Dalam perjalanan kongres yang digelar di Bandung itu, lantas tercetus gagasan, mengapa pemerintah tidak memfasilitasi pembangunan rumah sederhana untuk rakyat? Dari sinilah usulan membangun rumah-rumah rakyat untuk pertamakalinya menjadi bahasan resmi.

Pemerintah RI di bawah pimpinan Presiden Sukarno yang belum lama berdiri sebagai negara berdaulat penuh dan masih direcoki dengan sejumlah gerakan separatis di berbagai daerah segera bergerak, menyusun rencana untuk menyediakan perumahan bagi rakyat.

Tanggal 20 Maret 1951, dibentuklah Badan Pembantu Perumahan Rakyat sebagai tindak lanjut atas pembahasan dalam kongres itu. Ini merupakan badan penasihat untuk yang bertugas memberikan saran dan masukan kepada presiden atau institusi pemerintahan terkait mengenai rencana pembangunan rumah untuk rakyat (Siswono Yudohusodo, Rumah untuk Seluruh Rakyat, 1991: 111).

Setahun berselang, proyek perumahan nasional pertama dalam sejarah kemerdekaan RI dimulai, dengan diresmikannya Jawatan Perumahan Rakyat yang bernaung di bawah Kementerian Pekerjaan Umum dan Tenaga, serta Yayasan Kas Pembangunan (YKP), tanggal 25 April 1952.

Pada perkembangannya, seperti dikutip dari buku Setengah Abad Perumahan Rakyat (1995) terbitan Kantor Menpera, YKP membangun 12.460 unit rumah di 12 kota hingga tahun 1961 (hlm. 139). Namun, lantaran ini adalah proyek massal dengan dana yang amat besar, ditambah situasi perekonomian negara yang tidak terlalu baik, membuat YKP mengalami kesulitan keuangan.

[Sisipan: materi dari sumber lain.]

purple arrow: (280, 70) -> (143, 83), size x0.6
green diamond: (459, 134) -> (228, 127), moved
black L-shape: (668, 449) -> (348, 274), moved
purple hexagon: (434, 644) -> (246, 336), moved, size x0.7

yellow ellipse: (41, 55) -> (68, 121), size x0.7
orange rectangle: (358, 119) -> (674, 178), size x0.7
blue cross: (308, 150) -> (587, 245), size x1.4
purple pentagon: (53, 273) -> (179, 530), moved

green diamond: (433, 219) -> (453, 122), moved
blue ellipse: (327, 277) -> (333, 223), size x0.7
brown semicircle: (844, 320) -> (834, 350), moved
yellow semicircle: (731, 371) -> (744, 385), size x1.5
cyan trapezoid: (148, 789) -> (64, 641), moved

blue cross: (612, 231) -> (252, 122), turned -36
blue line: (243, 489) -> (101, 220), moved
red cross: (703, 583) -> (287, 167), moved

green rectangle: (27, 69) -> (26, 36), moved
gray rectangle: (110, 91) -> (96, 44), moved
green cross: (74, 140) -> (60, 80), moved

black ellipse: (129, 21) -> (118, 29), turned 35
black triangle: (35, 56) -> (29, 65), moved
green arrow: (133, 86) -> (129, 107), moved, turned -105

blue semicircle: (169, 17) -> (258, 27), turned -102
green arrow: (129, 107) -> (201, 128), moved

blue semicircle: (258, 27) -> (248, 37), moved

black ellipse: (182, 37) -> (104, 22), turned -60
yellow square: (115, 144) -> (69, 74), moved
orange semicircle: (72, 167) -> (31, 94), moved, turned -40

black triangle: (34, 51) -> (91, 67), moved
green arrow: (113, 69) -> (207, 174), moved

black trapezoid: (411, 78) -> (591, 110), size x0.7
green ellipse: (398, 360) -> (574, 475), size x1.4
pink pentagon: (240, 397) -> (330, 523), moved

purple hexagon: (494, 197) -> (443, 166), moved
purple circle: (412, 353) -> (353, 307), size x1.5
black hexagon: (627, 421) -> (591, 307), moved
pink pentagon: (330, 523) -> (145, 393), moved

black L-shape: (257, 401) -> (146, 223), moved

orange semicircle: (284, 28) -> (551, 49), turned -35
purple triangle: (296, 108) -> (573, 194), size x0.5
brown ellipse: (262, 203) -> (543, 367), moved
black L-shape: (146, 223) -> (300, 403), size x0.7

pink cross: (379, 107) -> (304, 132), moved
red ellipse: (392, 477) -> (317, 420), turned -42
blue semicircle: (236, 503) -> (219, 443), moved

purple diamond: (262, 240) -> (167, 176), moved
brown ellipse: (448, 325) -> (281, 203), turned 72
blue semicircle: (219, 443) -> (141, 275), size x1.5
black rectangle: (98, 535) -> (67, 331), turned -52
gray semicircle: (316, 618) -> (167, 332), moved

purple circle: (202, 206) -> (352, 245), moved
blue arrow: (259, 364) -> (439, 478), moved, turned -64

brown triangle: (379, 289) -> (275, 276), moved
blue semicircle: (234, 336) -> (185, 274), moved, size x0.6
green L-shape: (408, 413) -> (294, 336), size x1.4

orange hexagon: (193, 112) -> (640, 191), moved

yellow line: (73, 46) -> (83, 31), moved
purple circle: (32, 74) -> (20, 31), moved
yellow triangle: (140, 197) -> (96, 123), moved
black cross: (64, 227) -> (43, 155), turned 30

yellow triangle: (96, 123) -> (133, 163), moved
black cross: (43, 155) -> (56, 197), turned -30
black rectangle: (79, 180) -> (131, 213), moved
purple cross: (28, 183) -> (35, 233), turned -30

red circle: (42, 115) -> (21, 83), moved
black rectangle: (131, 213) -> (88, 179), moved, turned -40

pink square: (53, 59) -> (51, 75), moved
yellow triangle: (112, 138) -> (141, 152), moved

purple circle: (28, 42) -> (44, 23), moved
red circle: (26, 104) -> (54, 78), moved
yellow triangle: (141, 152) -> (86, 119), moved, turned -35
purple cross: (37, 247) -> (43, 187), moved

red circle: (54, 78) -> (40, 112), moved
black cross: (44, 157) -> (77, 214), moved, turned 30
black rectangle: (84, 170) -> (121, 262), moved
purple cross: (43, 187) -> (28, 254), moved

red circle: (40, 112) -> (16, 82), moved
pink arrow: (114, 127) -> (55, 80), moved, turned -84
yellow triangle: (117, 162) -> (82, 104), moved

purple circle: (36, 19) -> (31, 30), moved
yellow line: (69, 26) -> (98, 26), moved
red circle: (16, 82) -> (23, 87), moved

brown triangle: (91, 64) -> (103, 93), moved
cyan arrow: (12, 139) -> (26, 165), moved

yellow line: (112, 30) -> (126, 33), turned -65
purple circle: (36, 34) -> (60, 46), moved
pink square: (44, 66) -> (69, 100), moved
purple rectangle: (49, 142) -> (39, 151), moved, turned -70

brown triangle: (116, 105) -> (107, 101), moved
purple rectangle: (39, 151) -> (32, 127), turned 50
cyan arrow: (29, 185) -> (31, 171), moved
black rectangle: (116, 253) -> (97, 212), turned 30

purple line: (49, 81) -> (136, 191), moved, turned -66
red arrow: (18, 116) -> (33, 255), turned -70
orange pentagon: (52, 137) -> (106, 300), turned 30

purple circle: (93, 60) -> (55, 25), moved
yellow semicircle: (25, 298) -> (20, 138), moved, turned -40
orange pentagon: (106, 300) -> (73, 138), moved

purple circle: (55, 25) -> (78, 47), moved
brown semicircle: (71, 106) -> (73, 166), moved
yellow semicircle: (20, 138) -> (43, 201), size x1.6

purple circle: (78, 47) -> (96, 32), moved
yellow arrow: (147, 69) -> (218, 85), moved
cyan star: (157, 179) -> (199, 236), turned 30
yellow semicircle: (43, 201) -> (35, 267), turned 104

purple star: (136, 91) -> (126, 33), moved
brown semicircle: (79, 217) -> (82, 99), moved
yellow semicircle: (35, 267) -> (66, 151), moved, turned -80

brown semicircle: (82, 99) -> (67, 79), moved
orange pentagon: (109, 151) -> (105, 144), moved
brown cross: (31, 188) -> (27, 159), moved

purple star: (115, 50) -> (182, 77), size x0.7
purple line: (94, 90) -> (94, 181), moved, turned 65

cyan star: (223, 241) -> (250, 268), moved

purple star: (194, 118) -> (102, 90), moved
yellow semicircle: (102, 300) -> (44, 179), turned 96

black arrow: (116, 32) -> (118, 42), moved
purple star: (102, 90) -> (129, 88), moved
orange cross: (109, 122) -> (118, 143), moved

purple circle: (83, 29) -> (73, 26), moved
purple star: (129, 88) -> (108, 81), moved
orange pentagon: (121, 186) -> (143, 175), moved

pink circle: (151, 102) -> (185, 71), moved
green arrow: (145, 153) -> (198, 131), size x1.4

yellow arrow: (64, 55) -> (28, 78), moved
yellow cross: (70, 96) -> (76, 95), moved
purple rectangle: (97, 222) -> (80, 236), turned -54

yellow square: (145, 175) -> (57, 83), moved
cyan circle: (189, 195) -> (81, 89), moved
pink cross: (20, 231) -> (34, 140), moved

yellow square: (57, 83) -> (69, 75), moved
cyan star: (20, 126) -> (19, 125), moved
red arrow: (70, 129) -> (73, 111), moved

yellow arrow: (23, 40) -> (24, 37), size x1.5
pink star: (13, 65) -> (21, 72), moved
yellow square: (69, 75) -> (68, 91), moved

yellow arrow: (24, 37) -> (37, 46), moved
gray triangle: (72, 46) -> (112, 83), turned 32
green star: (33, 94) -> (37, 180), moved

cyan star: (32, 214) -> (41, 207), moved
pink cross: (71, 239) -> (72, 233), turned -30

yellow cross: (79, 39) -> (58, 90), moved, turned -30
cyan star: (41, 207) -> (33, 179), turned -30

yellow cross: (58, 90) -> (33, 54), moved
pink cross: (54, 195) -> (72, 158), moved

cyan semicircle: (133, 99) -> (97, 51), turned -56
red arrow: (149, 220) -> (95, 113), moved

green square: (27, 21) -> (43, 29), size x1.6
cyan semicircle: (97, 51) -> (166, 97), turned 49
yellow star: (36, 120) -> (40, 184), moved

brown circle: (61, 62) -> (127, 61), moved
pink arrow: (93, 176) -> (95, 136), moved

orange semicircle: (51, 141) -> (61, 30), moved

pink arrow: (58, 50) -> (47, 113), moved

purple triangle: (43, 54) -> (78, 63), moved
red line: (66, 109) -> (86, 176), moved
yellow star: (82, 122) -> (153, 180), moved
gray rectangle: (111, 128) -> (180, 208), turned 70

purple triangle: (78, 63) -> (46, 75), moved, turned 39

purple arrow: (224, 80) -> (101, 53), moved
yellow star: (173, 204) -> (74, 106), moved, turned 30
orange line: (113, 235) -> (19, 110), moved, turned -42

Akibatnya, proyek pengadaan rumah rakyat tersebut tersendat. Gonjang-ganjing politik selepas terjadinya peristiwa Gerakan 30 September 1965 semakin membuat program ini terabaikan, hingga pergantian kekuasaan dari Orde Lama ke Orde Baru.

Abdi Negara Paling Dimudahkan

Penyediaan perumahan nasional menjadi salah satu target sasaran dalam Rencana Pembangunan Lima Tahun (Repelita) II ala Presiden Soeharto yakni periode 1974-1979. Sebelumnya, pada Repelita I (1969-1974), pemenuhan kebutuhan dasar dan infratruktur dengan penekanan di sektor pertanian menjadi fokus utama.

Maka, dalam konteks ini, awal Repelita II dimulai dengan dibentuknya Badan Kebijaksanaan Perumahan Nasional (BKPN). Pemerintah kemudian menunjuk Bank Tabungan Negara (BTN) sebagai mitra untuk memfasilitasi KPR atau Kredit Pemilikan Rumah.

Dan, sebagai tindak-lanjut atas program perumahan dan permukiman Orde Baru ini, diresmikan Badan Usaha Milik Negara (BUMN) berbentuk Perusahaan Umum (Perum) yakni Perumnas pada 18 Juli 1974.

Misi yang diusung dari gagasan awal program ini sebetulnya adalah menyediakan rumah yang layak, sehat, dan terjangkau bagi masyarakat miskin, seperti yang tercetus dalam Kongres Perumahan Rakyat Sehat pada era Sukarno. Namun, di rezim Orde Baru, peruntukan rumah murah justru cenderung lekat dengan kalangan abdi negara, baik sipil maupun militer.